● **Goal of the exercise**:
Every line that contains the word "corner" is to be copied from the listing.
====
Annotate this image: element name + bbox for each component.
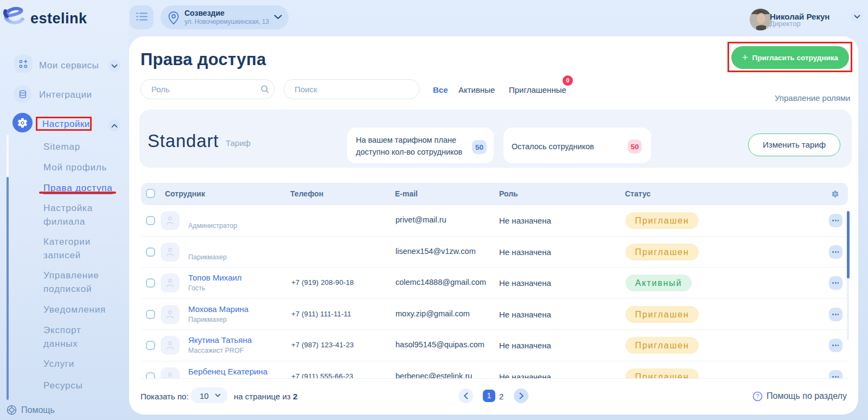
svg-text:?: ? <box>756 393 759 399</box>
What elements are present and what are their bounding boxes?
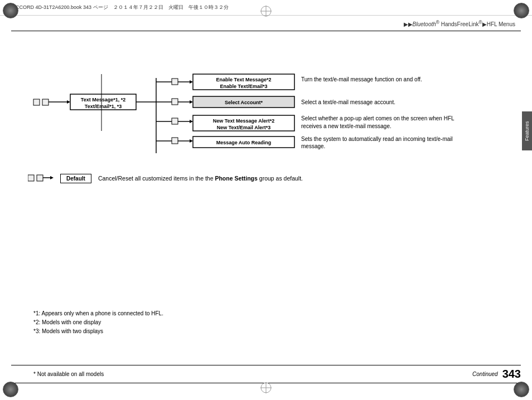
svg-text:Select whether a pop-up alert : Select whether a pop-up alert comes on t… — [301, 115, 454, 121]
note-2: *2: Models with one display — [33, 318, 163, 327]
brand-text: Bluetooth — [413, 21, 436, 27]
svg-text:Turn the text/e-mail message f: Turn the text/e-mail message function on… — [301, 76, 422, 82]
svg-text:Enable Text Message*2: Enable Text Message*2 — [216, 77, 272, 82]
note-1: *1: Appears only when a phone is connect… — [33, 309, 163, 318]
decorative-circle-br — [514, 382, 529, 397]
svg-rect-48 — [28, 175, 34, 181]
svg-text:Select a text/e-mail message a: Select a text/e-mail message account. — [301, 99, 395, 105]
diagram-svg: Text Message*1, *2 Text/Email*1, *3 Enab… — [28, 50, 485, 178]
page-info: Continued 343 — [472, 368, 521, 381]
svg-text:New Text/Email Alert*3: New Text/Email Alert*3 — [217, 125, 271, 130]
svg-rect-31 — [172, 118, 178, 124]
decorative-circle-bl — [3, 382, 18, 397]
default-section: Default Cancel/Reset all customized item… — [28, 173, 303, 184]
svg-marker-26 — [190, 100, 193, 104]
svg-text:Select Account*: Select Account* — [225, 100, 263, 105]
svg-rect-49 — [37, 175, 43, 181]
continued-text: Continued — [472, 371, 498, 377]
svg-marker-42 — [190, 139, 193, 143]
corner-mark-tc — [259, 4, 273, 19]
page-number: 343 — [502, 368, 521, 381]
svg-rect-40 — [172, 138, 178, 144]
svg-text:receives a new text/e-mail mes: receives a new text/e-mail message. — [301, 123, 391, 129]
svg-marker-9 — [67, 100, 70, 104]
side-tab: Features — [522, 111, 532, 150]
breadcrumb: ▶▶Bluetooth® HandsFreeLink®▶HFL Menus — [404, 21, 515, 27]
file-info: 15 ACCORD 4D-31T2A6200.book 343 ページ ２０１４… — [6, 4, 229, 11]
corner-mark-bc — [259, 381, 273, 396]
svg-text:Enable Text/Email*3: Enable Text/Email*3 — [220, 84, 268, 89]
svg-rect-24 — [172, 99, 178, 105]
svg-rect-6 — [33, 99, 40, 105]
svg-rect-16 — [172, 79, 178, 85]
svg-text:New Text Message Alert*2: New Text Message Alert*2 — [213, 118, 275, 124]
svg-text:Text/Email*1, *3: Text/Email*1, *3 — [85, 104, 122, 109]
decorative-circle-tr — [514, 3, 529, 18]
footnotes: *1: Appears only when a phone is connect… — [33, 309, 163, 336]
default-box: Default — [60, 174, 91, 183]
decorative-circle-tl — [3, 3, 18, 18]
svg-rect-7 — [42, 99, 49, 105]
svg-marker-51 — [50, 176, 54, 179]
note-3: *3: Models with two displays — [33, 327, 163, 336]
default-icons — [28, 173, 56, 184]
not-available-text: * Not available on all models — [33, 371, 104, 377]
page-header: ▶▶Bluetooth® HandsFreeLink®▶HFL Menus — [404, 19, 515, 27]
default-description: Cancel/Reset all customized items in the… — [98, 175, 303, 182]
header-rule — [11, 31, 521, 31]
svg-marker-33 — [190, 120, 193, 123]
svg-text:Text Message*1, *2: Text Message*1, *2 — [81, 97, 125, 103]
svg-text:Sets the system to automatical: Sets the system to automatically read an… — [301, 136, 453, 142]
svg-text:message.: message. — [301, 143, 325, 149]
svg-marker-18 — [190, 80, 193, 84]
svg-text:Message Auto Reading: Message Auto Reading — [216, 140, 272, 145]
====
● **Response to the exercise**:
corner-mark-tc — [259, 4, 273, 19]
corner-mark-bc — [259, 381, 273, 396]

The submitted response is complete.